Although it is now centred on Croydon, the A.B.C. was formed in Anerley in 1881. It sprang from a Hoop Club formed by a few young boys from Dulwich College who graduated to bicycles.
The Club Runs of these pioneers started every Saturday from the Robin Hood pub at the bottom of Anerley Hill where it crosses Croydon Road, Penge (see here). They ventured forth back then on sandy, gravel or chalk roads. The sandy Brighton Road became impassable past Purley in dry weather. Nevertheless, these runs were intensely popular, with 85 members featuring on an October 1891 run. On other occasions members pushed their bikes through the snow rather than miss a run!
Its founding date, 1881, places it as one of the oldest cycling clubs in the World that have remained in continuous existence. Its first members rode ordinaries, or penny farthings. These were superseded by safety bicycles with two equally sized wheels and chain drive to the rear, much as the cycles of today. In the late nineteenth and early twentieth century, cycling was the prerogative of the gentry, and in 1893 for example, the cost of new machines in the Club was estimated at £1,000. This was a small fortune then, with the cost of a second-hand safety ordinary being up to £18.
Club members wore uniform, and the Captain had a bugler who sounded the captain?s commands – very militaristic!
In its heyday, the Club organised the famous “Anerley 12″, a time trial of 12 hours duration ridden by the top men in the country.

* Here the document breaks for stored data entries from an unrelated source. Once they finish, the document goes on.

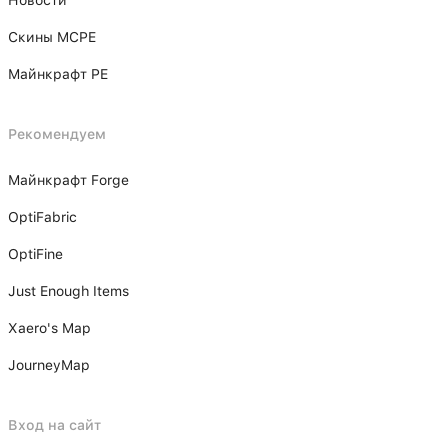
Скины MCPE
Майнкрафт PE
Рекомендуем
Майнкрафт Forge
OptiFabric
OptiFine
Just Enough Items
Xаero's Mаp
JourneyMap
Вход на сайт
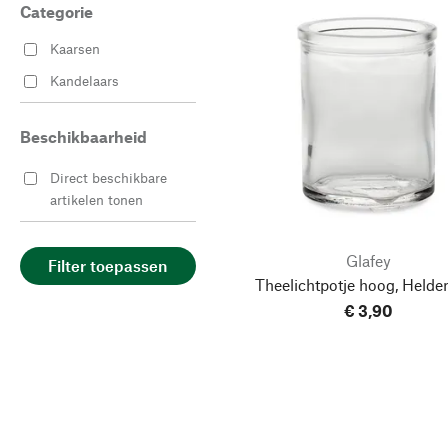
Categorie
Kaarsen
Kandelaars
Beschikbaarheid
Direct beschikbare
artikelen tonen
Glafey
Filter toepassen
Theelichtpotje hoog, Helder
€ 3,90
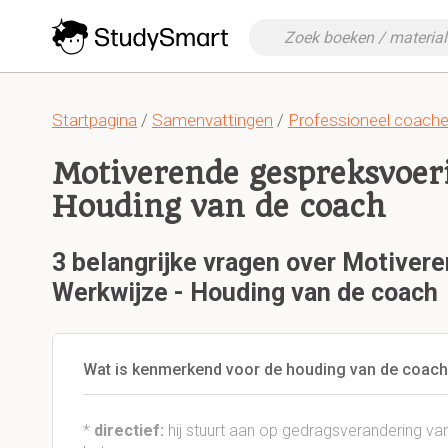
Startpagina
/
Samenvattingen
/
Professioneel coach
Motiverende gespreksvoer
Houding van de coach
3 belangrijke vragen over Motiver
Werkwijze - Houding van de coach
Wat is kenmerkend voor de houding van de coach
*
directief:
hij stuurt aan op gedragsverandering 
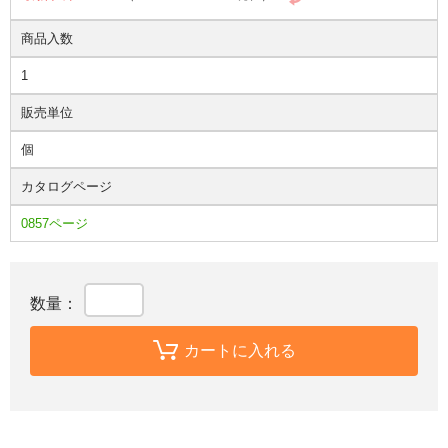
商品入数
1
販売単位
個
カタログページ
0857ページ
数量：
カートに入れる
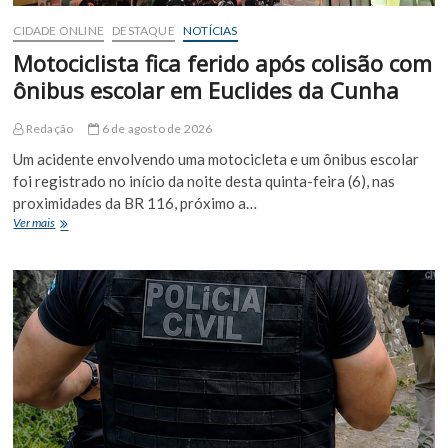
de
CIDADE ONLINE
DESTAQUE
NOTÍCIAS
garimpeiros
Motociclista fica ferido após colisão com
ônibus escolar em Euclides da Cunha
Redação
6 de agosto de 2026
Um acidente envolvendo uma motocicleta e um ônibus escolar
foi registrado no início da noite desta quinta-feira (6), nas
proximidades da BR 116, próximo a…
Motociclista
Ver mais
fica
ferido
após
colisão
com
ônibus
escolar
em
Euclides
da
Cunha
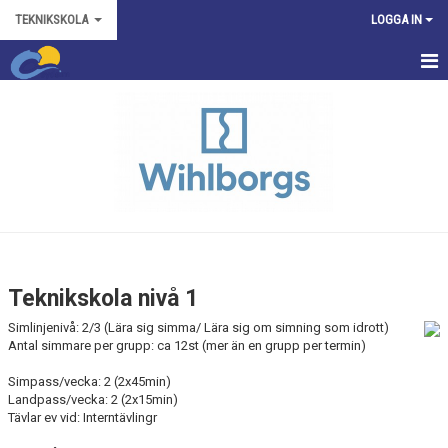
TEKNIKSKOLA
LOGGA IN
HEM
TEKNIKSKOLENIVÅER
ANMÄLAN TILL TEKNIKGRUPPER
NYHET
TRIVSELREGLER
Teknikskola nivå 1
AVBOKNINGSVILLKOR
Simlinjenivå: 2/3 (Lära sig simma/ Lära sig om simning som idrott)
Antal simmare per grupp: ca 12st (mer än en grupp per termin)
DOKUMENT
Simpass/vecka: 2 (2x45min)
Landpass/vecka: 2 (2x15min)
Tävlar ev vid: Interntävlingr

One of the early members S.F. Edge once held the World Record for 100 miles, as well as winning the first ever Catford Cycling Club’s Hill Climb, in 1887 on Westerham Hill, riding a ‘safety’ cycle.
As befits a club of such long history, it has a Latin motto: ?Palmam qui meruit ferat? The palm to him who deserves it.
This features in the Club Gazette heading, left, which itself dates back to 1890 and depicts the finish of a safety race, an Olympia tandem tricycle and a man on a single tricycle, thought to be S.F. Edge.